Mirrorshades: The Cyberpunk Anthology
- First edition cover
- Editor: Bruce Sterling
- Cover artist: Abbe Lubell
- Language: English
- Genre: Cyberpunk
- Publisher: Arbor House
- Publication date: 1986
- Publication place: United States
- ISBN: 978-0-87795-868-0
- OCLC: 13945407
- Dewey Decimal: 813/.0876/08 19
- LC Class: PS648.S3 M57 1986

= Mirrorshades =

1986 anthology edited by Bruce Sterling

Mirrorshades: The Cyberpunk Anthology (1986) is an anthology of cyberpunk short stories, edited by American writer Bruce Sterling.

==Contents==
- "The Gernsback Continuum" by William Gibson
- "Snake-Eyes" by Tom Maddox
- "Rock On" by Pat Cadigan
- "Tales of Houdini" by Rudy Rucker
- "400 Boys" by Marc Laidlaw
- "Solstice" by James Patrick Kelly
- "Petra" by Greg Bear
- "Till Human Voices Wake Us" by Lewis Shiner
- "Freezone" by John Shirley
- "Stone Lives" by Paul Di Filippo
- "Red Star, Winter Orbit" by Bruce Sterling and William Gibson
- "Mozart in Mirrorshades" by Bruce Sterling and Lewis Shiner

==Reception==
Kirkus Reviews found the collection "an above-average introduction to cyberpunk writing" but noted that "The best story is wildly out of place: Greg Bear's famous, astonishing, surreal 'Petra'". It concluded that "it's hard to take all the movement/club paraphernalia seriously: would that editor Sterling's introductions were more firmly tongue in cheek".

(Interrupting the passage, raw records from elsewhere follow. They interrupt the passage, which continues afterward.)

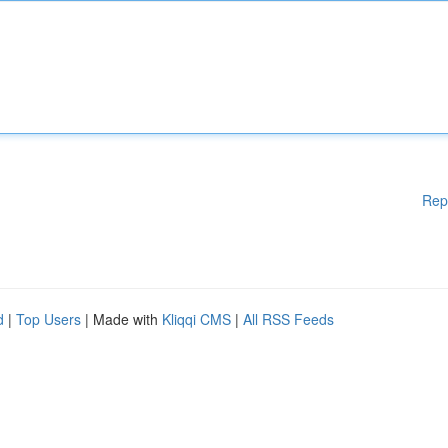
Rep
d
|
Top Users
| Made with
Kliqqi CMS
|
All RSS Feeds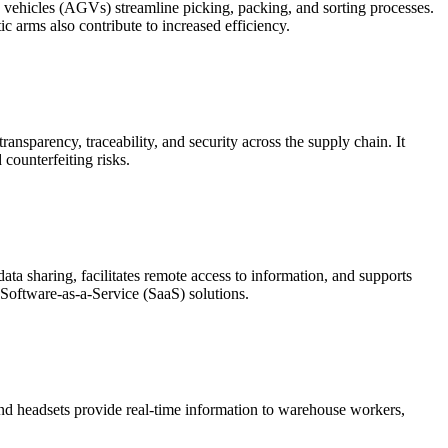
ehicles (AGVs) streamline picking, packing, and sorting processes.
 arms also contribute to increased efficiency.
ansparency, traceability, and security across the supply chain. It
counterfeiting risks.
data sharing, facilitates remote access to information, and supports
f Software-as-a-Service (SaaS) solutions.
 and headsets provide real-time information to warehouse workers,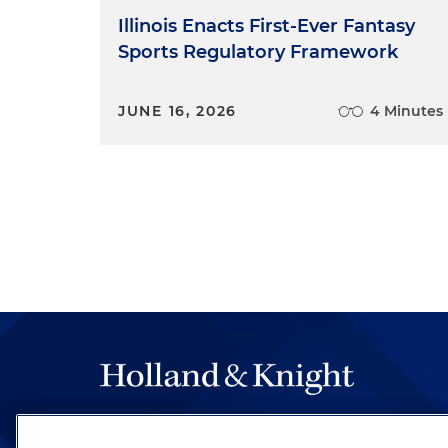
Illinois Enacts First-Ever Fantasy
Sports Regulatory Framework
JUNE 16, 2026
4 Minutes
The hallmark of Holland & Knight's success has a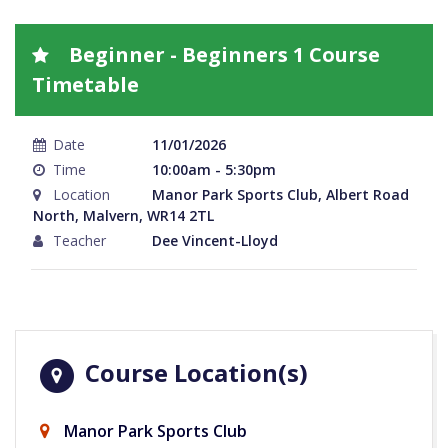
Beginner - Beginners 1 Course
Timetable
Date
11/01/2026
Time
10:00am - 5:30pm
Location
Manor Park Sports Club, Albert Road
North, Malvern, WR14 2TL
Teacher
Dee Vincent-Lloyd
Course Location(s)
Manor Park Sports Club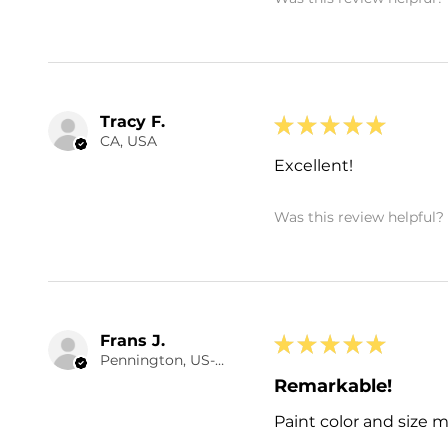
Tracy F.
★
★
★
★
★
CA, USA
Excellent!
Was this review helpful?
Frans J.
★
★
★
★
★
Pennington, US-NJ
Remarkable!
Paint color and size 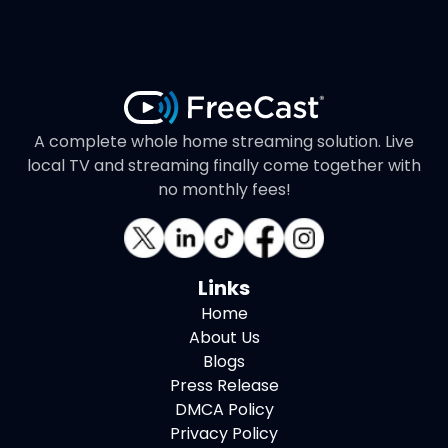
A complete whole home streaming solution. Live
local TV and streaming finally come together with
no monthly fees!
Links
Home
About Us
Blogs
Press Release
DMCA Policy
Privacy Policy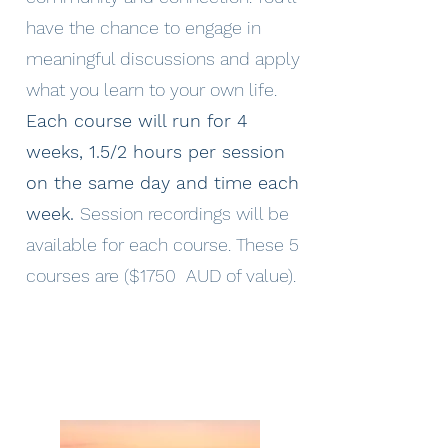
have the chance to engage in
meaningful discussions and apply
what you learn to your own life.
Each course will run for 4
weeks, 1.5/2 hours per session
on the same day and time each
week.
Session recordings will be
available for each course. These 5
courses are ($1750 AUD of value).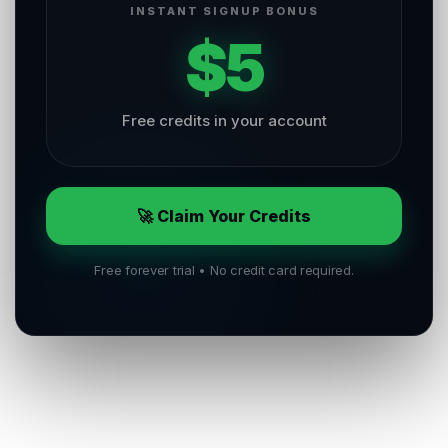
INSTANT SIGNUP BONUS
$5
Free credits in your account
🚀 Claim Your Credits
Free forever trial • No credit card required.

Sterling's preface to the anthology was reprinted in Larry McCaffery's 1991 book Storming the Reality Studio: A Casebook of Cyberpunk and Modern Science Fiction. The volume's introductory essay describes Mirrorshades as the "first and still definitive collection of cyberpunk short fiction".

By 2007, studies were describing the book as a classic.

In a 2019 essay, Graham Murphy writes that the anthology is "more than a collection of stories: It is also Sterling's attempt to map cyberpunk's contours and integrate competing sensibilities, and what emerges is a tension between a rebellious group of authors content to sneer at the mainstream from the margins and an increasingly popular(ized) movement that was slowly becoming the mainstream". He describes the stories as wildly varied and the anthology as characterised by "narrative diversity or, perhaps more dismissively, incoherence".

==Awards==
The anthology was placed fourth in the anthology category in the 1987 Locus Awards.